## What you have to do:
In the material below, find every line with "Θρησκευτικών" and pull it out.

## Source records:

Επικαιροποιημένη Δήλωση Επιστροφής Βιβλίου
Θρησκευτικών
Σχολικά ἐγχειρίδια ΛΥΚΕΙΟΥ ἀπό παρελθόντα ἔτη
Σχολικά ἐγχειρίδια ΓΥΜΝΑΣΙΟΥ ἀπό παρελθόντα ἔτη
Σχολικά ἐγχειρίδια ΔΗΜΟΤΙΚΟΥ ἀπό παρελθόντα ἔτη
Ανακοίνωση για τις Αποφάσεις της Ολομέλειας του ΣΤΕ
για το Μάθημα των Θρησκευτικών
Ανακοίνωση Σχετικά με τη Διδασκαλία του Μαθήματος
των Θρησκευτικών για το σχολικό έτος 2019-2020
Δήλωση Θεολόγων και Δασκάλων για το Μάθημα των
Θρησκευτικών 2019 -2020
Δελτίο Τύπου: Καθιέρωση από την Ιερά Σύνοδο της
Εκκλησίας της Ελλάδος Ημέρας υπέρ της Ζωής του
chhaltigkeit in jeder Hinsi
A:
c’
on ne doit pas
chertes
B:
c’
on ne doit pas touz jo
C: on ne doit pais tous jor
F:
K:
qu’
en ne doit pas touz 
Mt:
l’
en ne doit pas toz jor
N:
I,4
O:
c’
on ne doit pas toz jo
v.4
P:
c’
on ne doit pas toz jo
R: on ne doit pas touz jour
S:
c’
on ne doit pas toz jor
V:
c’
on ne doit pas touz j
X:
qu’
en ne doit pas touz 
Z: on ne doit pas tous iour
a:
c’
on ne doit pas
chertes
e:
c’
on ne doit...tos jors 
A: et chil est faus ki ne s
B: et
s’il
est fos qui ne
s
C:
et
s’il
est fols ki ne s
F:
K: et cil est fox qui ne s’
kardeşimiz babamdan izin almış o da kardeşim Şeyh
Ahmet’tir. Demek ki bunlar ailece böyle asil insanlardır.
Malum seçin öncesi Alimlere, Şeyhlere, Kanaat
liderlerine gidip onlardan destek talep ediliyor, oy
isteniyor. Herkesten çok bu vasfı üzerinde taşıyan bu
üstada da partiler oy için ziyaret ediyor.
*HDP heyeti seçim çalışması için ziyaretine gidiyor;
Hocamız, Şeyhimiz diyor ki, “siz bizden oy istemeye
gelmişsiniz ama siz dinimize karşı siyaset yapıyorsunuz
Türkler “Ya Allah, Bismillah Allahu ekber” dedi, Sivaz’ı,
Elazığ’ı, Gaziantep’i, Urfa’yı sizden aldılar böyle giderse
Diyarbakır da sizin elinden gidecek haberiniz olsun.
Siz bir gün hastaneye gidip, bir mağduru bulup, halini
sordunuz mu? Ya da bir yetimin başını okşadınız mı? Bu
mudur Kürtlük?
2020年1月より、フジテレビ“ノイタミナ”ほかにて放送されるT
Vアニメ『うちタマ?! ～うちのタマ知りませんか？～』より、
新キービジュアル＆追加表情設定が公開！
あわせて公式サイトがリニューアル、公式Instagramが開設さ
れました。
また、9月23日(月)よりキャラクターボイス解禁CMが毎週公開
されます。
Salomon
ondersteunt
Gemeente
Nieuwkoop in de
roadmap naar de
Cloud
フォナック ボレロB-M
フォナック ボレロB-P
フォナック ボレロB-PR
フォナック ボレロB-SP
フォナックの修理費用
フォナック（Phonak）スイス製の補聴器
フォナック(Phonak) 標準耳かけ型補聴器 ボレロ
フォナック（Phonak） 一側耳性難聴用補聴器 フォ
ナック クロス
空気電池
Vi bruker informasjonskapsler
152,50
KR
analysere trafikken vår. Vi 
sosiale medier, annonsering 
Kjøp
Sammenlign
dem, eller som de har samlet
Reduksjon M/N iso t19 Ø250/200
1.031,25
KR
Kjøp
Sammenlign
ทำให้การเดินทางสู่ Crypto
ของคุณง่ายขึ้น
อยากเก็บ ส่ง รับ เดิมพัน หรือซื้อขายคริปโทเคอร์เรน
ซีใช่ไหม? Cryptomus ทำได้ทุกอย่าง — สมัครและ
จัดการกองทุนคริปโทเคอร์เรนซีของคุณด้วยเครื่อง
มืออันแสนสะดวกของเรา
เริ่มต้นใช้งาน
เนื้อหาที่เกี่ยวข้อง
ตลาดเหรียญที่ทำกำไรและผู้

## Response to this exercise:
Θρησκευτικών
για το Μάθημα των Θρησκευτικών
των Θρησκευτικών για το σχολικό έτος 2019-2020
Θρησκευτικών 2019 -2020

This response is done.